Les hommes forts existent-ils ? Quelques années après la guerre, en plein vogue néo-réaliste aux États-Unis, Preminger répond par la négative avec Where the Sidewalk Ends. Mark Dixon (Dana Andrews) est un flic hard boiled comme le roman noir en a produit des dizaines, mais sa violence est une tare incontrôlée : fils honteux de malfrat, il tue, par accident, Kenneth Paine, un ancien marine reconverti dans le banditisme. Pris dans les rets d'un mensonge qui n'en finit plus, Dixon devient alors le maître d'œuvre d'une vaste mise en scène (maquiller le meurtre en disparition, multiplier les interrogatoires sur la « cavale » du défunt) dont il est le démiurge secret.
Comme Lydecker dans Laura, comme Steven dans Bunny Lake a disparu, Dixon est un manipulateur : toujours à l'arrière-plan, à la pointe d'un triangle composé par ses collègues crédules et les proches de sa victime, l'inspecteur fait face au spectateur, le visage crispé et l'œil inquiet. Ce face à face est reconduit tout au long du film comme la manifestation de son honnêteté morale, comme si le personnage, face au quatrième mur de l'écran, en appelait à la miséricorde d'un public élevé au statut de juge, pour lui déceler une dernière part de bonté. Rien de surprenant à ce que la scène de son aveu se déroule dans un gros plan fixe, que perce par instant le regard-caméra de Dana Andrews, dans l'un de ses plus beaux rôles.
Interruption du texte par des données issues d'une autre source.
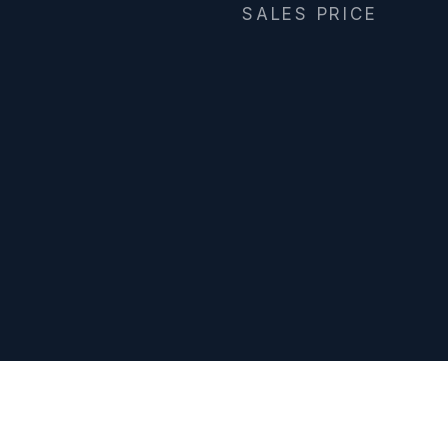
SALES PRICE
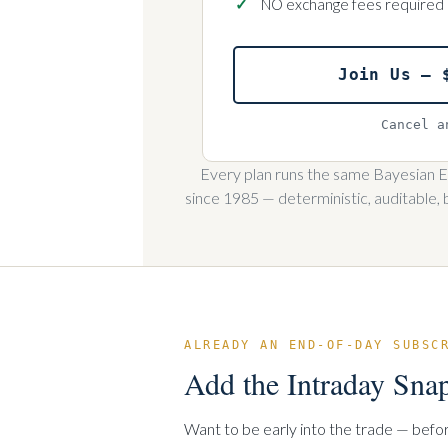
NO exchange fees required
Join Us — 
Cancel a
Every plan runs the same Bayesian Ex
since 1985 — deterministic, auditable, 
ALREADY AN END-OF-DAY SUBSC
Add the Intraday Sna
Want to be early into the trade — befo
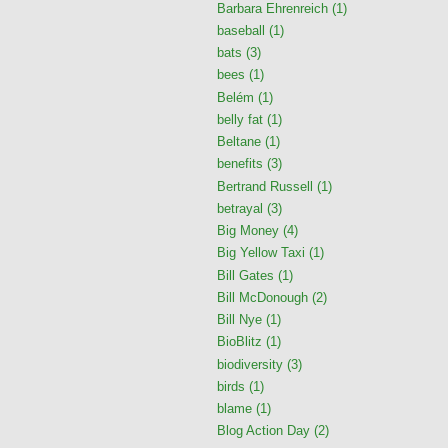
Barbara Ehrenreich
(1)
baseball
(1)
bats
(3)
bees
(1)
Belém
(1)
belly fat
(1)
Beltane
(1)
benefits
(3)
Bertrand Russell
(1)
betrayal
(3)
Big Money
(4)
Big Yellow Taxi
(1)
Bill Gates
(1)
Bill McDonough
(2)
Bill Nye
(1)
BioBlitz
(1)
biodiversity
(3)
birds
(1)
blame
(1)
Blog Action Day
(2)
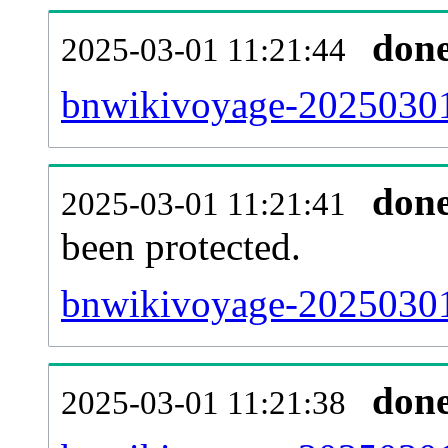
don
2025-03-01 11:21:44
bnwikivoyage-20250301-
don
2025-03-01 11:21:41
been protected.
bnwikivoyage-20250301-p
don
2025-03-01 11:21:38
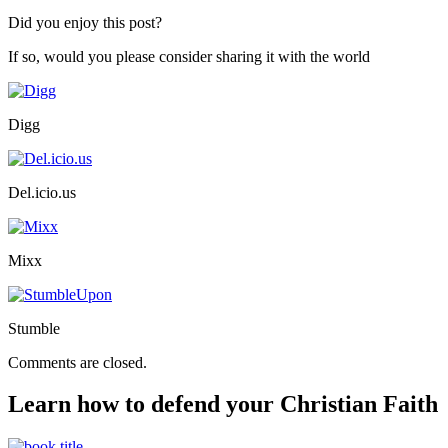
Did you enjoy this post?
If so, would you please consider sharing it with the world
Digg
Del.icio.us
Mixx
Stumble
Comments are closed.
Learn how to defend your Christian Faith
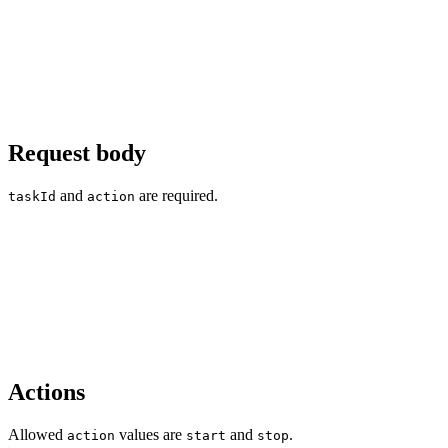
Request body
and
are required.
taskId
action
Actions
Allowed
values are
and
.
action
start
stop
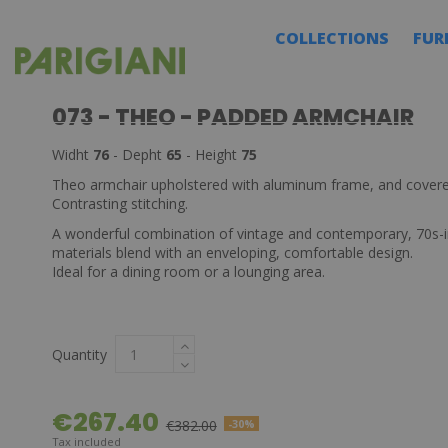
COLLECTIONS
FUR
073 - THEO - PADDED ARMCHAIR
Widht
76
- Depht
65
- Height
75
Theo armchair upholstered with aluminum frame, and covere
Contrasting stitching.
A wonderful combination of vintage and contemporary, 70s-i
materials blend with an enveloping, comfortable design.
Ideal for a dining room or a lounging area.
Quantity
€267.40
€382.00
-30%
Tax included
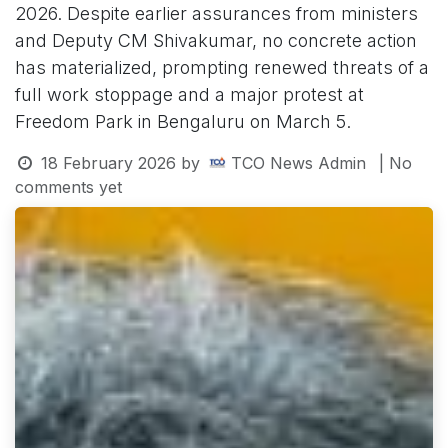
2026. Despite earlier assurances from ministers
and Deputy CM Shivakumar, no concrete action
has materialized, prompting renewed threats of a
full work stoppage and a major protest at
Freedom Park in Bengaluru on March 5.
18 February 2026
by
TCO News Admin
| No
comments yet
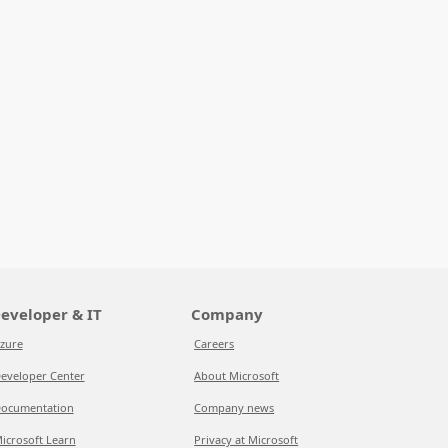
eveloper & IT
Company
zure
Careers
eveloper Center
About Microsoft
ocumentation
Company news
icrosoft Learn
Privacy at Microsoft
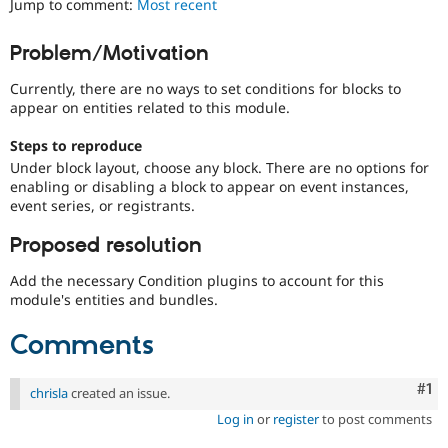
Jump to comment:
Most recent
Drupal Stew
News & Blo
API
Become a D
Problem/Motivation
Drupal for F
Sustaining
Currently, there are no ways to set conditions for blocks to
Forum
Modules
appear on entities related to this module.
Drupal for
Drupal Swa
Healthcare
Steps to reproduce
Slack
Under block layout, choose any block. There are no options for
Themes
enabling or disabling a block to appear on event instances,
event series, or registrants.
Drupal for E
Newsletters
Recipes
Proposed resolution
Drupal for R
Add the necessary Condition plugins to account for this
Drupal Swa
module's entities and bundles.
Site Templa
Comments
Drupal for T
Tourism
Issue queue
Co
#1
chrisla
created an issue.
Log in
or
register
to post comments
Security Adv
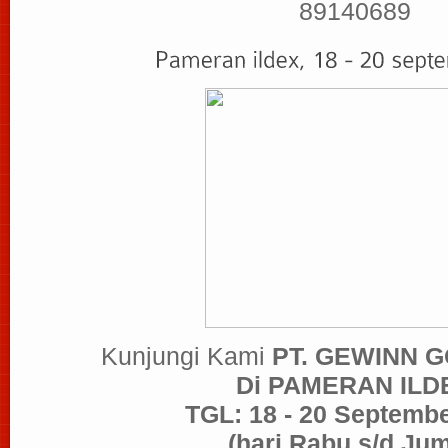
89140689
Kunjungi Kami
PT. GEWINN 
Di PAMERAN ILD
TGL: 18 - 20 Septemb
(hari Rabu s/d Jum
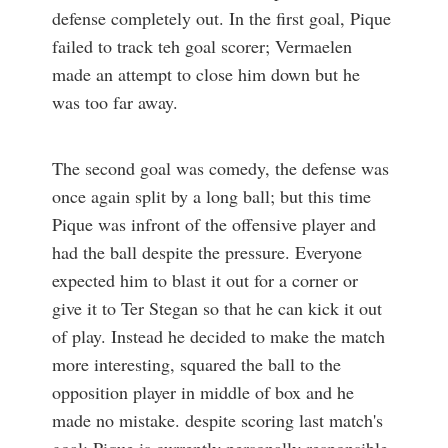
defense completely out. In the first goal, Pique
failed to track teh goal scorer; Vermaelen
made an attempt to close him down but he
was too far away.
The second goal was comedy, the defense was
once again split by a long ball; but this time
Pique was infront of the offensive player and
had the ball despite the pressure. Everyone
expected him to blast it out for a corner or
give it to Ter Stegan so that he can kick it out
of play. Instead he decided to make the match
more interesting, squared the ball to the
opposition player in middle of box and he
made no mistake. despite scoring last match's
Car contrairement aux autres démiurges du cinéma de Preminger, Dixon est aussi metteur en scène faillible, médiocre, puisque son idéal ne se situe dans la construction d'un plan machiavélique, mais dans la promesse d'une autre vie, entrouverte par le personnage de Morgan Taylor (Gene Tierney), la compagne de l'homme qu'il a tué. À ses côtés, Dixon acquiert une stature de bon samaritain et endosse le rôle délaissé par l'ancien mari, devenu violent et joueur au retour du front. Après avoir endossé son costume le soir du meurtre pour tromper la police, Dixon devient peu à peu Paine lui-même, réduisant a minima la différence entre l'homme de loi et le criminel. En avance sur son temps, Preminger annonce la thématique de l'ambiguïté morale des forces de l'ordre, au cœur du cinéma policier américain des années 70. C'est pour illustrer ce principe de gémellité que Preminger s'avère le plus inspiré, rejouant des séquences d'un bout à l'autre du film (la confrontation Dixon/Paine se reconfigure lors du finale opposant le mafieux Scalese à Dixon). Le flics et les voyous ont en partage une conscience partagée du tragique de l'existence, l'espace urbain ressemblant à une vaste prison à ciel ouvert où chacun est en liberté provisoire.